1. Cellular and Molecular Landscape of the Brain in Alzheimer’s Disease (AD)

To understand if and how alterations in neuronal Ca²⁺ handling contribute to the symptoms of AD (cognitive impairment and emotional disturbances), it is important to peer inside the brains of AD patients and age-matched neurologically normal control subjects using a range of technologies including magnetic resonance imaging (MRI) in living subjects, and microscopy- and molecular biology-based analyses of postmortem brain samples. Several major abnormalities have been described that typify the brain in AD. MRI image-based measurements of the sizes of different brain structures in patients with mild cognitive impairment (MCI) who later develop AD have revealed progressive and profound reductions in the size of the hippocampus, a brain region critical for the acquisition of memories [1]. Gyri in the frontal, parietal and temporal lobes are also reduced in size as the disease advances [2]. The results of (indirect) measurements of regional cellular energy metabolism using positron emission tomography to image relative levels of radiolabeled 2-deoxyglucose uptake, or functional MRI-based imaging of cerebral blood flow, have also proven informative. Reductions in energy utilization in the temporal and frontal lobes occur early in AD patients, even before evidence of cognitive impairment [3]

Examination of brain tissue sections from AD patients and age-matched control subjects have revealed several abnormalities in AD, most notably the presence of so-called neurofibrillary tangles (NFT) in neurons in the same brain regions that shrink as the disease progresses. At the molecular level, NFT have been shown to be comprised of filamentous accumulations of the microtubule-associated protein tau. In contrast to tau in healthy neurons, the tau in NFT is hyperphosphorylated and hyperacetylated [4]. A second major feature of AD is excessive extracellular accumulation, in the form of diffuse and compact ‘plaques’ of amorphous and fibrillar aggregates of amyloid β-peptide (Aβ ). Aβ is a 40–42 amino acid peptide cleaved from a much larger integral membrane precursor protein (APP); the enzymes that liberate Aβ are called β-secretase and γ-secretase.
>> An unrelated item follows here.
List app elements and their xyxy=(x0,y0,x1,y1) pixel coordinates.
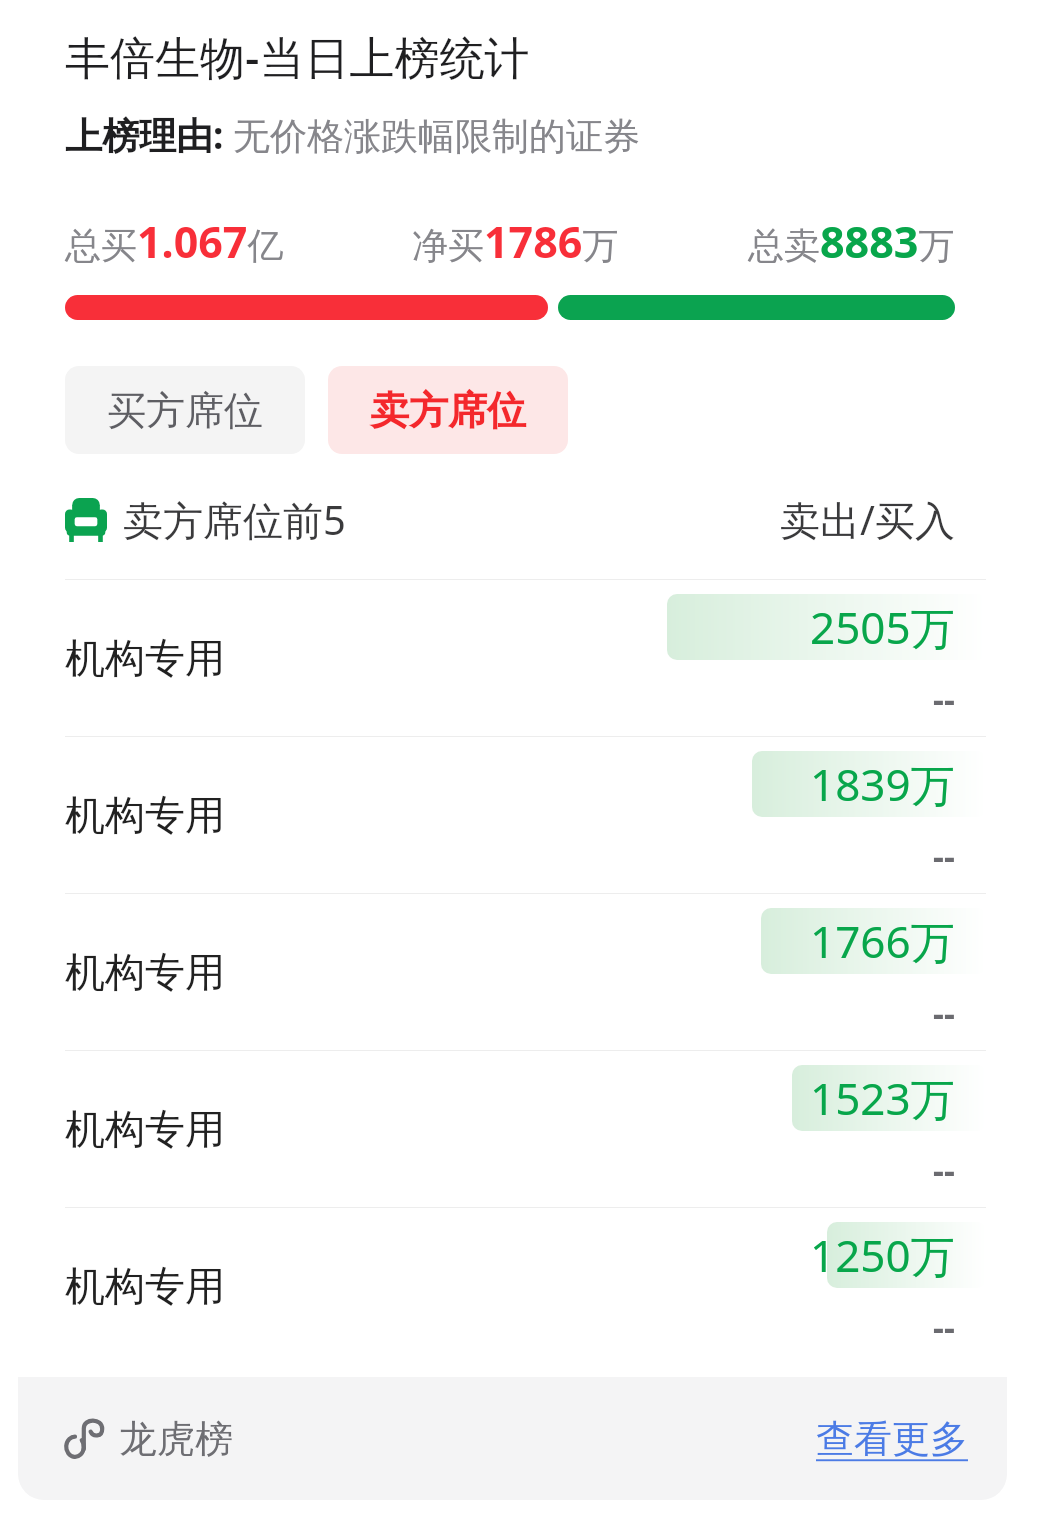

Excessive production of the longer 42 amino acid form of Aβ (Aβ 42) is strongly implicated as a key event in AD pathogenesis because most, if not all, mutations in APP and presenilin-1 (the enzymatic component of the γ-secretase protein complex) that cause early-onset dominantly inherited familial AD (FAD) increase the production of Aβ 42 [5]. Moreover, Aβ 42 has been shown to be toxic to neurons, especially when it is in the form of small peptide oligomers that are in an active state of self-aggregation [6,7]. Unfortunately, treatment strategies for AD based on inhibiting γ-secretase to reduce Aβ production or immunotherapy to stimulate removal of Aβ [8] have failed in clinical trials.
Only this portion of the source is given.